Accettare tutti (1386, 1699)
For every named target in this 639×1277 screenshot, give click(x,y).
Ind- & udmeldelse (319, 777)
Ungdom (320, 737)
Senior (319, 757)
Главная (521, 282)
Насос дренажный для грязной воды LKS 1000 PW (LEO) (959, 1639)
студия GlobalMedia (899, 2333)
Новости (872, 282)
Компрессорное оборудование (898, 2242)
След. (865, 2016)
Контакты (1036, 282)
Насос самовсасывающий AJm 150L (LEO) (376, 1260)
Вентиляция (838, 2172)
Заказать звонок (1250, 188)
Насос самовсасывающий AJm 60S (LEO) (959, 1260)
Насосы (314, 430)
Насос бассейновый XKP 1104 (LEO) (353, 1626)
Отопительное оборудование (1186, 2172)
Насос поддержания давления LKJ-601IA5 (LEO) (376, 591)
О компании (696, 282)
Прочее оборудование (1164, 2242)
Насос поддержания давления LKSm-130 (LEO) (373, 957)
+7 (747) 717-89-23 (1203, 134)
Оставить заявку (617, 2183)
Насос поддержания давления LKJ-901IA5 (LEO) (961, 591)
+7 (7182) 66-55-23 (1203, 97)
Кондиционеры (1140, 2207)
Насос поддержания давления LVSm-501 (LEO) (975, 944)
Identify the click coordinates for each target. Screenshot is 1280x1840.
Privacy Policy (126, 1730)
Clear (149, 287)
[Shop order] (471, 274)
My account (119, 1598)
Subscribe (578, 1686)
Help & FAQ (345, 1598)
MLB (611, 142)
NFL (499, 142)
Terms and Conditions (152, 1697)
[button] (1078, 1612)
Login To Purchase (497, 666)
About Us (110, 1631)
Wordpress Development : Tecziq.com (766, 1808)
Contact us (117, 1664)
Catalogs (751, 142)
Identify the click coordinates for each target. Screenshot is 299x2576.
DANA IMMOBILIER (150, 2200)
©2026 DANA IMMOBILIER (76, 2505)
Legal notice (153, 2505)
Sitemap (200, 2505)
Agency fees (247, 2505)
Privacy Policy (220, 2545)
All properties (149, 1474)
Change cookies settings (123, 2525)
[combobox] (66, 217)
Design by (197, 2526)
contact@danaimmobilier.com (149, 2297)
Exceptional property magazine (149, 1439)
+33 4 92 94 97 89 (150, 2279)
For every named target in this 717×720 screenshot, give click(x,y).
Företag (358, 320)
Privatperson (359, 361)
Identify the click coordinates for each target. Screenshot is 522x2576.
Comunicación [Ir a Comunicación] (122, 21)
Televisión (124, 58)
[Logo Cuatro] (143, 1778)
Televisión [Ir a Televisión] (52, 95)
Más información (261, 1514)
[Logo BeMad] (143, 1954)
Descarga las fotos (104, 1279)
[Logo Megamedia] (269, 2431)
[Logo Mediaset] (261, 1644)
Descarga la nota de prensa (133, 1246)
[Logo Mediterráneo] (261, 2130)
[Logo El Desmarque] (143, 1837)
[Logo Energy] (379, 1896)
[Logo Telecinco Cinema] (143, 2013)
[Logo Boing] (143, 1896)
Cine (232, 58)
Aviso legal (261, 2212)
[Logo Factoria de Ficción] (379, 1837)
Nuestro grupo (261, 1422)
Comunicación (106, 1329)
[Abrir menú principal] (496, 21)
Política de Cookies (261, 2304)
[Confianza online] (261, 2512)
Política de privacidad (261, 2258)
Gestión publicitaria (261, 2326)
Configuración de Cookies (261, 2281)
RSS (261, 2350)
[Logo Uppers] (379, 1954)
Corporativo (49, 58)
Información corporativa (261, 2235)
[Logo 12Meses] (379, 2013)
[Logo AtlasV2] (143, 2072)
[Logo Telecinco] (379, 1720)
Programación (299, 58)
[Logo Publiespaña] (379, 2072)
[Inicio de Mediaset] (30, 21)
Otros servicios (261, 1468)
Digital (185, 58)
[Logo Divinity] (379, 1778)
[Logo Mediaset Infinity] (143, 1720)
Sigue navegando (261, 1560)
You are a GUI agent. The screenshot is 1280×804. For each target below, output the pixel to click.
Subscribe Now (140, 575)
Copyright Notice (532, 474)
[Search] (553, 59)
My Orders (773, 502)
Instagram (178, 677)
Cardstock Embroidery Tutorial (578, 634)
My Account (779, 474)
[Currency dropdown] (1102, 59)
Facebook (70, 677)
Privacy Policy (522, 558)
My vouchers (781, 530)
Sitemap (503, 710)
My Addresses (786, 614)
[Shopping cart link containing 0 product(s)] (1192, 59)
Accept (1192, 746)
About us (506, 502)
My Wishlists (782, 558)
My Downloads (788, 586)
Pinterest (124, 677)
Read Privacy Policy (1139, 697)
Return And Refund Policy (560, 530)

Task prompt:
Return, word for word, the lines of the data above from the line with "[Logo Mediaset] (261, 1644)" through the line with "Subscribe Now (140, 575)", inclusive.

Answer space:
[Logo Mediaset] (261, 1644)
Descarga la nota de prensa (133, 1246)
[Logo Mediterráneo] (261, 2130)
[Logo El Desmarque] (143, 1837)
[Logo Energy] (379, 1896)
[Logo Telecinco Cinema] (143, 2013)
[Logo Boing] (143, 1896)
Cine (232, 58)
Aviso legal (261, 2212)
[Logo Factoria de Ficción] (379, 1837)
Nuestro grupo (261, 1422)
Comunicación (106, 1329)
[Abrir menú principal] (496, 21)
Política de Cookies (261, 2304)
[Confianza online] (261, 2512)
Política de privacidad (261, 2258)
Gestión publicitaria (261, 2326)
Configuración de Cookies (261, 2281)
RSS (261, 2350)
[Logo Uppers] (379, 1954)
Corporativo (49, 58)
Información corporativa (261, 2235)
[Logo 12Meses] (379, 2013)
[Logo AtlasV2] (143, 2072)
[Logo Telecinco] (379, 1720)
Programación (299, 58)
[Logo Publiespaña] (379, 2072)
[Inicio de Mediaset] (30, 21)
Otros servicios (261, 1468)
Digital (185, 58)
[Logo Divinity] (379, 1778)
[Logo Mediaset Infinity] (143, 1720)
Sigue navegando (261, 1560)
You are a GUI agent. The screenshot is 1280×804. For each target below, output the pixel to click.
Subscribe Now (140, 575)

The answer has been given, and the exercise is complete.